Can I create my own rhizomatic mind map connecting all of my past experiences?   Or, perhaps, I can start one today, and sit down at the end of each day and draw in lines and circles based on what I think was important?  I doubt it is possible, at least for me.  Part of the way the rhizomes work is that we cannot see them, and the connections surprise us.  We don't always notice that we are in the middle of a major, life shifting moment.  We can be very inspired, but those circles grow larger without us noticing, and the rhizomes are like fishing line, visible only in certain light.

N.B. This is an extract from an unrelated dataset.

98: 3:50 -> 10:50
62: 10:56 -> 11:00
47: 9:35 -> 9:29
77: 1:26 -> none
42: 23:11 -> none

In a webinar about learning pathways on, this concept all began to make sense.  Students do not only learn in the classroom: they are absorbing information about their culture and taking in messages constantly, across contexts.  A child who is interested in Pokemon at home does not become a child without that interest in the classroom - we might not support and promote that interest in the classroom, but it is not gone.  A student might go home each night and pray with their family:  that is a part of that student's culture.  Lessons learned on the bus on the way home influence the classroom the next day, and vice versa.  The classroom is not a vacuum, just as our jobs, homes, and families do not exist in a vacuum.  During the learning pathways webinar, Kris D. GutiĆ©rrez shared:

"...we want to think about multiple pathways, not just one.  Our youth live polycultural lives; they're polylingual.  So, we want to think about our practices as really exemplifying that polycultural, polylingual, polymodal kind of way of life." {via}
 We're constantly being influenced by our environment, whether we choose it or not.  We take in information, often information that we seek out, and we carry that information with us as we encounter new ideas, places, and people.  Culture can be incredibly personal.

My exploration of connected learning this summer has introduced me to new tools, yes - and I did sign up to learn more about tools that I might bring to the table in elementary school.  Not only have I learned about "equitable, social, and participatory learning", the collaboration has allowed me to walk the talk.  It doesn't mean my classroom being set up just so, or using a specific math curriculum, or having iPads.  It seems more of a state of mind.  Ten years into my teaching career, I am beginning to understand that I don't follow any specific formula for teaching and learning, and I don't fit into a box.  And thinking about my teaching, learning, writing, sharing, and connecting - I realize I don't want to fit into a specific box.  And I don't want my students to, either.  I feel good about not knowing what's under the surface; not knowing exactly what will pop up next.  There are definitely pathways of learning that are hard to document and hard to define - but that is what makes teaching and learning more interesting.